***** GIVEN DATA *****

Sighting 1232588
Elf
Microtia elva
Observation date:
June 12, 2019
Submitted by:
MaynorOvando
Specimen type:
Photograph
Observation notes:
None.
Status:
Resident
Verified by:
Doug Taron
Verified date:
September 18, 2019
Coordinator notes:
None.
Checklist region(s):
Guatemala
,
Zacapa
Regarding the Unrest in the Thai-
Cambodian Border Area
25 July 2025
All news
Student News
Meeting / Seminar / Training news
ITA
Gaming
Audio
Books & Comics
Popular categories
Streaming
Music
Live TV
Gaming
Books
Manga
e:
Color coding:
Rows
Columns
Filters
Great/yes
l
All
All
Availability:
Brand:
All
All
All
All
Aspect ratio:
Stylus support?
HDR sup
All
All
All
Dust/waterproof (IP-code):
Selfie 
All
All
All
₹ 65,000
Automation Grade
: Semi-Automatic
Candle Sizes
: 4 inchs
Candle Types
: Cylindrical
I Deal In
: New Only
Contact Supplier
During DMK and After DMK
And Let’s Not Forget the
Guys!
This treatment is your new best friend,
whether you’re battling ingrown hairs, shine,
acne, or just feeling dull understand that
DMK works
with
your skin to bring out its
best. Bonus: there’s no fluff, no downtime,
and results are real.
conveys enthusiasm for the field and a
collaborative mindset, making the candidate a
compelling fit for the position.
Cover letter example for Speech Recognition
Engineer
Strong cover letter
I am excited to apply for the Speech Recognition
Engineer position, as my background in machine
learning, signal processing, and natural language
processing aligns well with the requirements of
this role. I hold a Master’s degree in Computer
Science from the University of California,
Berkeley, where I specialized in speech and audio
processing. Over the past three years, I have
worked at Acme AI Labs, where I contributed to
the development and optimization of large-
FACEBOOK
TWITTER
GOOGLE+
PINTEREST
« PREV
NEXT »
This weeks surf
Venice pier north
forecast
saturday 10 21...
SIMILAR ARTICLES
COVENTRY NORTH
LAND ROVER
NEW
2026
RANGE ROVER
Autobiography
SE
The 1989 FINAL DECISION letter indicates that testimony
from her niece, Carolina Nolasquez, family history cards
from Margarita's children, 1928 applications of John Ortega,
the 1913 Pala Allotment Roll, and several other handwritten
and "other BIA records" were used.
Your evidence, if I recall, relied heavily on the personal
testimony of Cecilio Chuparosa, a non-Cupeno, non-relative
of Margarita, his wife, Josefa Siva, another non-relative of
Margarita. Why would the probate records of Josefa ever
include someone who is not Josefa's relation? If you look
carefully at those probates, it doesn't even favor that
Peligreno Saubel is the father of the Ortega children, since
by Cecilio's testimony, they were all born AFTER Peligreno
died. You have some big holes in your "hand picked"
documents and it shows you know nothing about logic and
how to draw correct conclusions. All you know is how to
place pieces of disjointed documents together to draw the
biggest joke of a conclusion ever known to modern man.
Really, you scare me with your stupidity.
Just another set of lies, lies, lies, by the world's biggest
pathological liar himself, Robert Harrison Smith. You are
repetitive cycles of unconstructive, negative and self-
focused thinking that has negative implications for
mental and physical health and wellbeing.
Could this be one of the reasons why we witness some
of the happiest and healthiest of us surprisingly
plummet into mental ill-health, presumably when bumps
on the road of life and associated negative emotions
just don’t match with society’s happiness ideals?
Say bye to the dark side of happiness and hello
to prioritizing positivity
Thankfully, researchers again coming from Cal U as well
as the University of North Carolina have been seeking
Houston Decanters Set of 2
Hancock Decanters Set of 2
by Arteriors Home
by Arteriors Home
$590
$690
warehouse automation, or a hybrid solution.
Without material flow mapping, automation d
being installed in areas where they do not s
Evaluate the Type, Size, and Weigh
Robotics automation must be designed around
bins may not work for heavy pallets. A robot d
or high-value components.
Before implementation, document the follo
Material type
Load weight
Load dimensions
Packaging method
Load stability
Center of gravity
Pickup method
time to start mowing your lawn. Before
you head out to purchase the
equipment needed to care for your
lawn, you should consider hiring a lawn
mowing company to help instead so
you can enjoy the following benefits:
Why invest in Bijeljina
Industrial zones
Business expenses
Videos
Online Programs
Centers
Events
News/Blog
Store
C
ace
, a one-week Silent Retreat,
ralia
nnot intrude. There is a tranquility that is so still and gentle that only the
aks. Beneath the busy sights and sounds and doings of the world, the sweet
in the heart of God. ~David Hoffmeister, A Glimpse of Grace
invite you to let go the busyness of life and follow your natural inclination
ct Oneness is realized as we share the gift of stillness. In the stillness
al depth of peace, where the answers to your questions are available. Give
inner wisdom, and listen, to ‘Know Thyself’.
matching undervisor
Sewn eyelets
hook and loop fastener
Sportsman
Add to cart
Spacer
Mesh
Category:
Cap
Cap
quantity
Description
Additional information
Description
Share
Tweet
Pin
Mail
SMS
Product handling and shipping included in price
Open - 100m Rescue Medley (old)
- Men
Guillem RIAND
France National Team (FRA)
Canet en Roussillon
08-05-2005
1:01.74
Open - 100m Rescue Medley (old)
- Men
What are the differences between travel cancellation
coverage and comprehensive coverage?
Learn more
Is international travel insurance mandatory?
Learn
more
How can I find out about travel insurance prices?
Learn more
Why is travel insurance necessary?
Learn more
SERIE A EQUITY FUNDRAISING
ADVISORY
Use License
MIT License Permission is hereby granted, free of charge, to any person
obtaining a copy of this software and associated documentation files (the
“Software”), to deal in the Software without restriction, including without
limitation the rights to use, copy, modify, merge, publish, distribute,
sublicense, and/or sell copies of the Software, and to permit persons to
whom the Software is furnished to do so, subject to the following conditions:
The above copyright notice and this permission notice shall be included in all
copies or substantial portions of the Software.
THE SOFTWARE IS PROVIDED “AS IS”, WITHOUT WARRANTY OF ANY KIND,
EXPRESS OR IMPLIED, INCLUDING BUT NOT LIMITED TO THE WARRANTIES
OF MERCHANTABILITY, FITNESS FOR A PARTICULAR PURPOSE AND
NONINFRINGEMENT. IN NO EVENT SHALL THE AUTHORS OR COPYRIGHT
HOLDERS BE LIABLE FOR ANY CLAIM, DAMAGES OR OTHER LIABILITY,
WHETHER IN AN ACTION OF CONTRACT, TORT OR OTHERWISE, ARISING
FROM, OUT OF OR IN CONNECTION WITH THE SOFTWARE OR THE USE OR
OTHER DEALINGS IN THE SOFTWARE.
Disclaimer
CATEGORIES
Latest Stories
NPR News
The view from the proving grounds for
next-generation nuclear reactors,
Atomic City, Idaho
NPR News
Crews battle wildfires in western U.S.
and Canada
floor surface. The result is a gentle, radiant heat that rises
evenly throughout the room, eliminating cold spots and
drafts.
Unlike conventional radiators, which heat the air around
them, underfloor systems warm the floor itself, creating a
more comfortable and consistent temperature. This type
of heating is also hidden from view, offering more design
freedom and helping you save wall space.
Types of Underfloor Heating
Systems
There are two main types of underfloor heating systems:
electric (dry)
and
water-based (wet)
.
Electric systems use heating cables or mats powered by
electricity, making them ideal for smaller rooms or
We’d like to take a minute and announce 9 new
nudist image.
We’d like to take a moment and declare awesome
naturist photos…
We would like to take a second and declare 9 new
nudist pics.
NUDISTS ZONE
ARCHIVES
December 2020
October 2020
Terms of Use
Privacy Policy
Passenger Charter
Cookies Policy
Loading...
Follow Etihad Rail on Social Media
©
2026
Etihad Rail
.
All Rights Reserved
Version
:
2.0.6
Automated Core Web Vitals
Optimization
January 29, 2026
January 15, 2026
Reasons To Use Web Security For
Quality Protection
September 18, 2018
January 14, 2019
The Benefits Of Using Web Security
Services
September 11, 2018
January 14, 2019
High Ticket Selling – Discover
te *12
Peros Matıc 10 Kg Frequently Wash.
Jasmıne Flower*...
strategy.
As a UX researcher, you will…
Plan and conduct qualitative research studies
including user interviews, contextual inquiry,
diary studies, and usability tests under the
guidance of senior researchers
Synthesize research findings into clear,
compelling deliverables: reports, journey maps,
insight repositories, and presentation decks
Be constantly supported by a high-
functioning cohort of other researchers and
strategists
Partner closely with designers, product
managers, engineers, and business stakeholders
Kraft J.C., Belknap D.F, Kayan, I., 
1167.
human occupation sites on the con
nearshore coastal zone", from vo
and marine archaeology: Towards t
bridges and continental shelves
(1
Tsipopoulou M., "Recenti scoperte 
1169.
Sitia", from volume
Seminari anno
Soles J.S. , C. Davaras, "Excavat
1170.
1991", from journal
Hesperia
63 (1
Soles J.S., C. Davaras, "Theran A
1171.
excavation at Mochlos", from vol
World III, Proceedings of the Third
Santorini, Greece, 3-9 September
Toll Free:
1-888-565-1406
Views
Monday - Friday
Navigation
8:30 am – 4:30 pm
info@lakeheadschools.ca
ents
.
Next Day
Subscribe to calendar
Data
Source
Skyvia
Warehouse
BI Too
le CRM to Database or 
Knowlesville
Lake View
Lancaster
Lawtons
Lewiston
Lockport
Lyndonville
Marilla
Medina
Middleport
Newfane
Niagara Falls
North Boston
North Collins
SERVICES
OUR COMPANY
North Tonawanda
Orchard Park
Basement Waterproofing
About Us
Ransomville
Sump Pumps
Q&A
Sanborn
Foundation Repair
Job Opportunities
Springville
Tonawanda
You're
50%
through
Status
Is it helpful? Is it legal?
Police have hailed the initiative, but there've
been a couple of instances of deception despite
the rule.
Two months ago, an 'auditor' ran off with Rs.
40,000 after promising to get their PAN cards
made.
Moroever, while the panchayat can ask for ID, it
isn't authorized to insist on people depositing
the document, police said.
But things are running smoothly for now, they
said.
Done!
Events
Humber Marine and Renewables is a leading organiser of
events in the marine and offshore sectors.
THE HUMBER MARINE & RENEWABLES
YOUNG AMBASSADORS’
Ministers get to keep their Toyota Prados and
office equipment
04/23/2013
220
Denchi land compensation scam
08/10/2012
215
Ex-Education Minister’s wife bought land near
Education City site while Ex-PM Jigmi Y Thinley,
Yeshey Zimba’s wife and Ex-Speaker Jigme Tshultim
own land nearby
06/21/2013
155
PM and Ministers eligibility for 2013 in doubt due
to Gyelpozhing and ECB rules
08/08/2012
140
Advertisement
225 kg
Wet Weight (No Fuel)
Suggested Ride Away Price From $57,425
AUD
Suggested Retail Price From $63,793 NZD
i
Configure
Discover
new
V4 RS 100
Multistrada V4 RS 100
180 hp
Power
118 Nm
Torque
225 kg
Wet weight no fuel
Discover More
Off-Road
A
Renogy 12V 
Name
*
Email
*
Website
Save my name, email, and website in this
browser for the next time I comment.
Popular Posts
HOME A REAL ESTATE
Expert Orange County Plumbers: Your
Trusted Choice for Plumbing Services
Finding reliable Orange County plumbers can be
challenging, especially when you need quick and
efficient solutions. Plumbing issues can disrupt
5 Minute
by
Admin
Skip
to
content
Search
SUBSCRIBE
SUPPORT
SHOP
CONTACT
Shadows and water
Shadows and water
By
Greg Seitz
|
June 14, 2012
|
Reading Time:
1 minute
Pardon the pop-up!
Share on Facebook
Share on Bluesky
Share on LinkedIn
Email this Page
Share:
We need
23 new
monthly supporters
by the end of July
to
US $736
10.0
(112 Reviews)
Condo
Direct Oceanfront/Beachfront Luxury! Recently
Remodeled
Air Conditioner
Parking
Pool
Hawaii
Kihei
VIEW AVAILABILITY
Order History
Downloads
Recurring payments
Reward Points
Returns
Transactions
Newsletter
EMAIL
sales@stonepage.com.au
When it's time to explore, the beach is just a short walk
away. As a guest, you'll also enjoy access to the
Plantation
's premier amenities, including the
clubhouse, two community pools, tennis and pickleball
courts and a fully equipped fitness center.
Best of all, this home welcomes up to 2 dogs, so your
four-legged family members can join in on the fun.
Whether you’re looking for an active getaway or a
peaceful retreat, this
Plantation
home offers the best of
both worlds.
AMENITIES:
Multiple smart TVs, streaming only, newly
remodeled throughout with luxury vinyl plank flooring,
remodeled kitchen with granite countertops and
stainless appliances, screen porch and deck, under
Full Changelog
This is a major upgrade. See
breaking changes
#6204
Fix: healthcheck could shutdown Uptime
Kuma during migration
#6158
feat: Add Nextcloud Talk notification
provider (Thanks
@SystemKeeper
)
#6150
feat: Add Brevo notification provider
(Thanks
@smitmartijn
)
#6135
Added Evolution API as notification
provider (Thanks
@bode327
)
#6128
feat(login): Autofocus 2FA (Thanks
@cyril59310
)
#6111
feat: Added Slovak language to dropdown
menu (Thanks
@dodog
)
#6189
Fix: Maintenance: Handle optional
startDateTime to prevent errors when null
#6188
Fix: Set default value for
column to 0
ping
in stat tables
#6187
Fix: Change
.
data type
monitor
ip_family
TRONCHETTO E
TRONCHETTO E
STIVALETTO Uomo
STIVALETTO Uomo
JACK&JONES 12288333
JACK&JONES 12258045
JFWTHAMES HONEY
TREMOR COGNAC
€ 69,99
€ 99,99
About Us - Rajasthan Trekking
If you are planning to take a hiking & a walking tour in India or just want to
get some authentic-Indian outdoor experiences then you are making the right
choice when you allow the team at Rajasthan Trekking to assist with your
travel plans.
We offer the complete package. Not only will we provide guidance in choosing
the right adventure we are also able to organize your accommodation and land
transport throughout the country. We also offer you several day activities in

*****

* **EXERCISE BRIEF**:
In exact wording, restate the lines of the data above from the first through the one holding "Student News", and stop after that line.

* **REPLY TO THE TASK**:
Sighting 1232588
Elf
Microtia elva
Observation date:
June 12, 2019
Submitted by:
MaynorOvando
Specimen type:
Photograph
Observation notes:
None.
Status:
Resident
Verified by:
Doug Taron
Verified date:
September 18, 2019
Coordinator notes:
None.
Checklist region(s):
Guatemala
,
Zacapa
Regarding the Unrest in the Thai-
Cambodian Border Area
25 July 2025
All news
Student News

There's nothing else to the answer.